Most webservices I know of charge for two things:
Volume of "usage". Generally giving low volumes "free" access (i.e., less than X hits/hour from a given IP address account combination). This is similar to say, twitter which gives you 150 hits/hour to its service from either your username, or unique IP or combination of the two (so you dont abuse it by changing IPs frequently). If you want a higher volume you pay for that access and its usually assigned by account (in twitters case you can get a dev account [for free] which gives you 20K or more hits an hour)
Depth of Details, Access to features. Again free accounts get a minimum amount of access, but dont get access to more data or to more advanced features (filtering, etc). Lots of google services work like this, were base access is given to everyone but if you want more refined abilities (greater search, more data, faster results) you have to buy an account code with the corresponding functionality.
I havent really seen or participated in any projects with pay-for-performance, or pay-per-hit/access models as they get very difficult to reliably bill for and very hard to account for to customers, even if you use tiered or banded ranges. How do you tell your customers how many hits they have used, especially in a distributed system, with redundant fail-over, etc. If I had to pay $0.01 cents per access I would want to know exactly how its measured, and what the company had in place to control access, and how accurate their monitoring was, etc.

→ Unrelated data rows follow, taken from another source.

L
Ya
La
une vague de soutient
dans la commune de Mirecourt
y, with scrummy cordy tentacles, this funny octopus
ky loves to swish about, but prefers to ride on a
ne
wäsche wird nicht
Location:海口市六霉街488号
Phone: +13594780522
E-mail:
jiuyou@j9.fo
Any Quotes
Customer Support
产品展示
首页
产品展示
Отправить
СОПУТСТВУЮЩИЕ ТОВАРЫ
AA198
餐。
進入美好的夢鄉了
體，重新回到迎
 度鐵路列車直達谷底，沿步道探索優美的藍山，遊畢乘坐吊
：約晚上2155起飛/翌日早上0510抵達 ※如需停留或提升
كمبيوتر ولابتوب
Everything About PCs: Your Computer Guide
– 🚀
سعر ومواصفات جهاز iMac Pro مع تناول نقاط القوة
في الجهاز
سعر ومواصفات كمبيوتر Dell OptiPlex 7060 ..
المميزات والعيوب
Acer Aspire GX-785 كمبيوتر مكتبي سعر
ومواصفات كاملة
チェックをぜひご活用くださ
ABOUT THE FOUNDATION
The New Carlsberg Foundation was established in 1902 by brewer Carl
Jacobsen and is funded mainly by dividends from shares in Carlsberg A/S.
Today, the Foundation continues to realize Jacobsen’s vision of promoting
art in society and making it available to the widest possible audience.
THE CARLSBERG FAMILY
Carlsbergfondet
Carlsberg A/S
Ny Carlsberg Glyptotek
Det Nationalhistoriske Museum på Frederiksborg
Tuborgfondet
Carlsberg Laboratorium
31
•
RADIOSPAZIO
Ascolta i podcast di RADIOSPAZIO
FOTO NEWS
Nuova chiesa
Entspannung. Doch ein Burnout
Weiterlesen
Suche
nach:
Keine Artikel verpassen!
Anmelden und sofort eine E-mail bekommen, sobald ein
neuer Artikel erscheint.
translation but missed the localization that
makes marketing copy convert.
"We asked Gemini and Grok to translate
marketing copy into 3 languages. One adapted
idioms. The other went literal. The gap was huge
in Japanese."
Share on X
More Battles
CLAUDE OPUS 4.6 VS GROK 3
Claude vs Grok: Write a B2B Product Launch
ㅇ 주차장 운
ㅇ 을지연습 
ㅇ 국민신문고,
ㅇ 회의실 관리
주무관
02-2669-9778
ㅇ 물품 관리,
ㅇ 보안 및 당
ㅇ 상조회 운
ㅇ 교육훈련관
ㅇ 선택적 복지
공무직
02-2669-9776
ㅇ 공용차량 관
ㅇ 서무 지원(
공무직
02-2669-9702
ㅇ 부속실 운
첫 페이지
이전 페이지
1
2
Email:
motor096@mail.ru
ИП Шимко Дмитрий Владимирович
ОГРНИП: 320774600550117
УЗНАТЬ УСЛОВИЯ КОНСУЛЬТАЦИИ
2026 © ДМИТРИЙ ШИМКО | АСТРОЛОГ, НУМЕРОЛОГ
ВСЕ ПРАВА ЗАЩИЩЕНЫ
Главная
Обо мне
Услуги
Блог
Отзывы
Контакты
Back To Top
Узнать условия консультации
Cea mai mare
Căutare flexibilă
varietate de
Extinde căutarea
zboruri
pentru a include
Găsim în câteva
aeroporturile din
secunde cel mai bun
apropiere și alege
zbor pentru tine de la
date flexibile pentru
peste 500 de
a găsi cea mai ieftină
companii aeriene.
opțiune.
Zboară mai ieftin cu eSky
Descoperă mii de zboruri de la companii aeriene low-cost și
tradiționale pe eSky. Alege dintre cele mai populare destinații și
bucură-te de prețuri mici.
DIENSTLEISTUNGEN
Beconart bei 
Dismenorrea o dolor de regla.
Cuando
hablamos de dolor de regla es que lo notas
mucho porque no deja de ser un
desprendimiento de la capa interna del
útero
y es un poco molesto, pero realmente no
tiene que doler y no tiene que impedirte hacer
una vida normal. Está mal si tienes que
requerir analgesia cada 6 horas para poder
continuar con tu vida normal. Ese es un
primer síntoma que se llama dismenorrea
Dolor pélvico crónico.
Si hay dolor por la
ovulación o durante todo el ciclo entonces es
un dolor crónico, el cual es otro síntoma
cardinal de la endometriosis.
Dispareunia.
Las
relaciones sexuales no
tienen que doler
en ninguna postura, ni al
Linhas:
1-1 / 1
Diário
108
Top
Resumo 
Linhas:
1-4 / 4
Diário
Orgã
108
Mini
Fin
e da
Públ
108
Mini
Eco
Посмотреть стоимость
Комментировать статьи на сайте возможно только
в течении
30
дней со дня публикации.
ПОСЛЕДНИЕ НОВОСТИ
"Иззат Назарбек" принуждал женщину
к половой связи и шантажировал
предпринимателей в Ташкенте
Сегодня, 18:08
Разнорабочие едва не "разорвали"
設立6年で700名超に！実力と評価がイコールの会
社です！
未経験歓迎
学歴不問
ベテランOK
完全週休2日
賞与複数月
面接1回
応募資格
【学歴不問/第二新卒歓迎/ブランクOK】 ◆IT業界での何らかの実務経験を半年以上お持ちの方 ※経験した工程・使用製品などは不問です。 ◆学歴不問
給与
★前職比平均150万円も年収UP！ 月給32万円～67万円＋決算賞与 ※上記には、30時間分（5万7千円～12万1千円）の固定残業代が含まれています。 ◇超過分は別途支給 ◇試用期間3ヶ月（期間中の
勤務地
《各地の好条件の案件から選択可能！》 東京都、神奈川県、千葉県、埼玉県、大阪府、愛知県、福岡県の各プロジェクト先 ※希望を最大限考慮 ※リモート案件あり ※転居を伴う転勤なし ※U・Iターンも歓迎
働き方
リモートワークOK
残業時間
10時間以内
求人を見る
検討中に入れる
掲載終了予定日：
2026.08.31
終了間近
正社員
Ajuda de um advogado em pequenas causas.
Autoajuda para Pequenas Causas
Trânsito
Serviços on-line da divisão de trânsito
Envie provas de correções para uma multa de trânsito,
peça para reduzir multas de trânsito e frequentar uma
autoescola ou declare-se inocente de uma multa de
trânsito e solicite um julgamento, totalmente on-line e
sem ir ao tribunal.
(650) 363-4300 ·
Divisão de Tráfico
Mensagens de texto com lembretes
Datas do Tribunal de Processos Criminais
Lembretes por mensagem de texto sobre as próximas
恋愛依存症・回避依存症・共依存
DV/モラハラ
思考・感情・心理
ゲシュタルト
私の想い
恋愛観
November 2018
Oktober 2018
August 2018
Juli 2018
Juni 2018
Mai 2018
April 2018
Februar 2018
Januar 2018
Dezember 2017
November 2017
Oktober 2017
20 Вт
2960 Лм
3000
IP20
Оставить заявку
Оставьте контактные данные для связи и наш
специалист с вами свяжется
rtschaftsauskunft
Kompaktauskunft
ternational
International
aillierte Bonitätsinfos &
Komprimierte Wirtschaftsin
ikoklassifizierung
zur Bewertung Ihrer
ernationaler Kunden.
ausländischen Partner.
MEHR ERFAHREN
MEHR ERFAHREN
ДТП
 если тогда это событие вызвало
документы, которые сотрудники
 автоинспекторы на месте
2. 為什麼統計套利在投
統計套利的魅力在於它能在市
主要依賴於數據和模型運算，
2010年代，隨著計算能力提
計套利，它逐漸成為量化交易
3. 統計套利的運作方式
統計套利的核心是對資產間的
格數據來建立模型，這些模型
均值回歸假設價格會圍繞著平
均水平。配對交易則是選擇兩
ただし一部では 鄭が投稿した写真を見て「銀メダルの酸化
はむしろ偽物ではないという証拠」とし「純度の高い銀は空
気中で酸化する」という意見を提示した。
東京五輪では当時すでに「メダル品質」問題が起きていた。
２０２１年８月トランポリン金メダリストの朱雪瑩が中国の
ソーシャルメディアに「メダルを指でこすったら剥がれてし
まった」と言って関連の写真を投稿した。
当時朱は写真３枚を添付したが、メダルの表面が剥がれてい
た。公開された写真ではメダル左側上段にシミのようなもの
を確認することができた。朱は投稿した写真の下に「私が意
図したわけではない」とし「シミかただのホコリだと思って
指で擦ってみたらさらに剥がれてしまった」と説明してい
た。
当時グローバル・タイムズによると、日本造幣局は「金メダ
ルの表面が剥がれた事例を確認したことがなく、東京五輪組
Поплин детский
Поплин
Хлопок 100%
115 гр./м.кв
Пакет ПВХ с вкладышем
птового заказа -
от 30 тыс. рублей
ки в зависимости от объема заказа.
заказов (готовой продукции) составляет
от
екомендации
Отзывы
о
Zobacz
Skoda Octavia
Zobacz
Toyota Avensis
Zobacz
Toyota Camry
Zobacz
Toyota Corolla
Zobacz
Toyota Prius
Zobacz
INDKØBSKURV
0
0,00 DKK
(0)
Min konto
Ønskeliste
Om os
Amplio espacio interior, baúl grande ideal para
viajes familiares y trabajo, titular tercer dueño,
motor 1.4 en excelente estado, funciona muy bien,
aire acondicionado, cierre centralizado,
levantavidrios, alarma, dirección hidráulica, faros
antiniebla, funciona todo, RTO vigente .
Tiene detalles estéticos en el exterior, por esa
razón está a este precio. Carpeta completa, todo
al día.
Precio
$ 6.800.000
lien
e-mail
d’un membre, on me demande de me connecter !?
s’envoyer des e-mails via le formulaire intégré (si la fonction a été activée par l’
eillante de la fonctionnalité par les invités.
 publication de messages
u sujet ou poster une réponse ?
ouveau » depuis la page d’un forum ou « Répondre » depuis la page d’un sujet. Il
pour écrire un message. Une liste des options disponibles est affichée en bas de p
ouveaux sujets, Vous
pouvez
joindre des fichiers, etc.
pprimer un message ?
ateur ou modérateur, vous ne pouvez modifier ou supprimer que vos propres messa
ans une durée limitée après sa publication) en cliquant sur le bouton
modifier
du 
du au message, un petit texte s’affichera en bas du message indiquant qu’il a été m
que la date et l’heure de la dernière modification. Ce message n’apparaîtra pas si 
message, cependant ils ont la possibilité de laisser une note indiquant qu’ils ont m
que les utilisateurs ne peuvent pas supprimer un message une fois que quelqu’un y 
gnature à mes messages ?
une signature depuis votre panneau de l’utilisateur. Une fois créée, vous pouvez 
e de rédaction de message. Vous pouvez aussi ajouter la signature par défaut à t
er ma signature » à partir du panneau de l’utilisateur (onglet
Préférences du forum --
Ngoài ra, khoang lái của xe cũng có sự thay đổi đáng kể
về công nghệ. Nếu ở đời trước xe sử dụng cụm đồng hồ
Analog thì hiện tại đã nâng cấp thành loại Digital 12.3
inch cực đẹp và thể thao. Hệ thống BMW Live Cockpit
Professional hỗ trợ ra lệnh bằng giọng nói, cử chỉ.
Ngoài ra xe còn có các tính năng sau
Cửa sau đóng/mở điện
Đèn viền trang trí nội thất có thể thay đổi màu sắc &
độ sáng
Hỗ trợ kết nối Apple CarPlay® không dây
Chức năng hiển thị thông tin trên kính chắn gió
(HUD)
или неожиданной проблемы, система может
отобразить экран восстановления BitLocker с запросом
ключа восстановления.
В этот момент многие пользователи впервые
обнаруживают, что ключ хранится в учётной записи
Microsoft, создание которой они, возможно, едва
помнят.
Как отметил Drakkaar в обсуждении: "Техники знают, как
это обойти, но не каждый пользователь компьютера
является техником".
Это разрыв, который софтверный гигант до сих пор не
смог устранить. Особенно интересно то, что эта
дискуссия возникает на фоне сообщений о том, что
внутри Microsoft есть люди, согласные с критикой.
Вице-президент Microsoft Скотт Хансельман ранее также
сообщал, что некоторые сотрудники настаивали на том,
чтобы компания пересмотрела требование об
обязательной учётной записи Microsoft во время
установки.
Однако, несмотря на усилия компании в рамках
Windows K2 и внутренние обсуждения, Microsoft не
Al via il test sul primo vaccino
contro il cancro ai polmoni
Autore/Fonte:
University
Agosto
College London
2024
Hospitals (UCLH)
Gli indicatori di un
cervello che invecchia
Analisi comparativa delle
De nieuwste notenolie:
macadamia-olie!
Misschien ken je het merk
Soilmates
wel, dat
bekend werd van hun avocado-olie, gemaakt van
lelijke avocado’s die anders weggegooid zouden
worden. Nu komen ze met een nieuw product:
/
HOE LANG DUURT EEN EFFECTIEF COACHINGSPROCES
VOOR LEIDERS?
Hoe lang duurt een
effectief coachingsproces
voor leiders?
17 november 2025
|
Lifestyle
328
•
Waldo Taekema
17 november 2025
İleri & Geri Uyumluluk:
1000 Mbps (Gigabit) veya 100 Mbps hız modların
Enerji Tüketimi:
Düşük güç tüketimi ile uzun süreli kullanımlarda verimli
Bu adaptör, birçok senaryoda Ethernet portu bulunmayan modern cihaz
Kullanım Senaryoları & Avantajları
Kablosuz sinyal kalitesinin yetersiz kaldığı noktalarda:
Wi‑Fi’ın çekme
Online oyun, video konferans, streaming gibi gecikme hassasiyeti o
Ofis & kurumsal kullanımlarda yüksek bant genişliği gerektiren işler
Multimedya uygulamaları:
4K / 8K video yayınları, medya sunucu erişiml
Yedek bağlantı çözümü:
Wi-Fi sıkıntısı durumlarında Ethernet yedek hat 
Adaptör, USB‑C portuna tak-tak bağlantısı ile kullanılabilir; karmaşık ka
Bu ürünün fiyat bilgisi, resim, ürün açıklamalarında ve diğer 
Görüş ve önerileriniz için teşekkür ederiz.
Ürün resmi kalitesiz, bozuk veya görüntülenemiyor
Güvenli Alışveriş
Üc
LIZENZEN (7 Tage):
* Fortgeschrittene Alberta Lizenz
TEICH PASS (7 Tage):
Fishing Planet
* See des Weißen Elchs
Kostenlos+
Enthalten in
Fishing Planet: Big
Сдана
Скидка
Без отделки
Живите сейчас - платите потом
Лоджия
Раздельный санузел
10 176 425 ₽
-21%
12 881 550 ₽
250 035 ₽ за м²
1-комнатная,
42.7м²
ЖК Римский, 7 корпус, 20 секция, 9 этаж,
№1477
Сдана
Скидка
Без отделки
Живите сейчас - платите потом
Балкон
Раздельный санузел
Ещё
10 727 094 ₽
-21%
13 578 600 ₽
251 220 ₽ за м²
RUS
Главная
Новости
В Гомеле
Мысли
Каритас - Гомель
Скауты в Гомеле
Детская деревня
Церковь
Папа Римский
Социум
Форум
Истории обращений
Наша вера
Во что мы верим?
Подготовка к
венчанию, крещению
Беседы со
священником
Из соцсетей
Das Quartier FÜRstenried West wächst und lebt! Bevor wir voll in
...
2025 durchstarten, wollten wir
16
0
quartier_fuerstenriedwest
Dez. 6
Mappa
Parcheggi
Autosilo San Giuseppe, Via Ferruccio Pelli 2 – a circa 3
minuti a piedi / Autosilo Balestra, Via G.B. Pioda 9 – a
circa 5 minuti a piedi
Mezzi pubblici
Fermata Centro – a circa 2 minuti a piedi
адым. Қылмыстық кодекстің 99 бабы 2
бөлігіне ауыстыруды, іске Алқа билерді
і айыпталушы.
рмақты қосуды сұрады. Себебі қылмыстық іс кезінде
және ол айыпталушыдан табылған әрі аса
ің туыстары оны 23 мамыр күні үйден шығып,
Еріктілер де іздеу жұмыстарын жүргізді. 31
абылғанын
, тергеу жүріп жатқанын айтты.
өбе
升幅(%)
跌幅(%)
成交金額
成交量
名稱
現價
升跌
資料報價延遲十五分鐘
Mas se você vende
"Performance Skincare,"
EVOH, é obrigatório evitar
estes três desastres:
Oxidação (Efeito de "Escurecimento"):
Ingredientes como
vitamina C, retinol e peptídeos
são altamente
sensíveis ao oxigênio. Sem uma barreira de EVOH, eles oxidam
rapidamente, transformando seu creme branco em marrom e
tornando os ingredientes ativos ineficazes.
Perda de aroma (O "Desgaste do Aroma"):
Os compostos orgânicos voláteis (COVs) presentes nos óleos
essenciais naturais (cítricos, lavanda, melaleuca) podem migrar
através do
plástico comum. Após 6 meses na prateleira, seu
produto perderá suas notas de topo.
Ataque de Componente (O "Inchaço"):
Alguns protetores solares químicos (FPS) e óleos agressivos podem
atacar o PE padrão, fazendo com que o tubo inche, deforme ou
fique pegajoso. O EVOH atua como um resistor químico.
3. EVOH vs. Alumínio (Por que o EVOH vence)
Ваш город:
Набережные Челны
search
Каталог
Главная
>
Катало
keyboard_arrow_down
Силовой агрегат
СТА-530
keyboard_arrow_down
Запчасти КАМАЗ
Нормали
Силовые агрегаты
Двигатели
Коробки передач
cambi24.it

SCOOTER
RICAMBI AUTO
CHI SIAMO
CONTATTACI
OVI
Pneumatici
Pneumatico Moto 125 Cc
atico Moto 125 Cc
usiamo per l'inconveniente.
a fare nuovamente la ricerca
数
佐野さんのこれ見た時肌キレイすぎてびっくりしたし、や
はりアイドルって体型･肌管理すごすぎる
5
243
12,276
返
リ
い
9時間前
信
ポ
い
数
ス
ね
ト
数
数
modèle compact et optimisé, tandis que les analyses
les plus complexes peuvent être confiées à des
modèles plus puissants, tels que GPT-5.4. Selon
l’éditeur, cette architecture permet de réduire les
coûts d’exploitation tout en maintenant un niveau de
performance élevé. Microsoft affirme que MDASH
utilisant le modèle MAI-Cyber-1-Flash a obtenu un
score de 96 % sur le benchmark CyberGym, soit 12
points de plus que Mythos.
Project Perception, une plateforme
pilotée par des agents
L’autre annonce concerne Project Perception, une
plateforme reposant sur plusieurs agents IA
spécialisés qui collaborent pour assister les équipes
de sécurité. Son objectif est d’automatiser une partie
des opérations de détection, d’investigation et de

Its not impossible, and definitely can be done, and may work well in large bulk scenarios.
Many of the ones I have seen bill by time, such as on a monthly or yearly basis. Some allow you to pay by the month, some require some (or all) of the fee up front. Access might be restricted by issuing a security certificate for the web service that expires when the customer's account expires, or possibly by having them send a client ID and letting the server check if that client ID is allowed to have an answer (but that's open to people stealing someone else's client ID ;) ).
I suppose if you have a service that sends and receives very large amounts of data, it might make sense to bill per service request, but the billing for that could get trickier. Are clients likely to make dozens of requests per day, or just a few? How much to bill per transaction? $100? $0.01? That all would depend on the nature of the service. If you want to go that route, you would probably need to be able to ensure that clients only get billed for requests that are successfully answered (I'd hate to get billed even though my client app failed to receive the entire web service message from your server).
Per request or as a subscription, and yes, bandwidth can be a variable that is used to set the fee. Depends of the value of binding the customer close or having a myriad of loosely coupled customers using it. There is no correct answer to the question that fits all or even most cases.
If I look at the services I have made in the past, the subscription model would be the best model to use. Sometime a tick of $ per request seems like the best approach but I have never had a service configured that way yet.
I agree with what has been said by Rob and Des. One thing to remember is that a subscription is a really simple concept that everyone is used to and comfortable with (if you price it right). If you want to cover a wide audience look at how the payment providers do - they have slightly different methods of payment depending on how many transactions you do per year. There'll be a fixed subscription plus a per-transaction charge and they both vary with the number of transactions. This is the most flexible, but it depends if it makes sense for your business.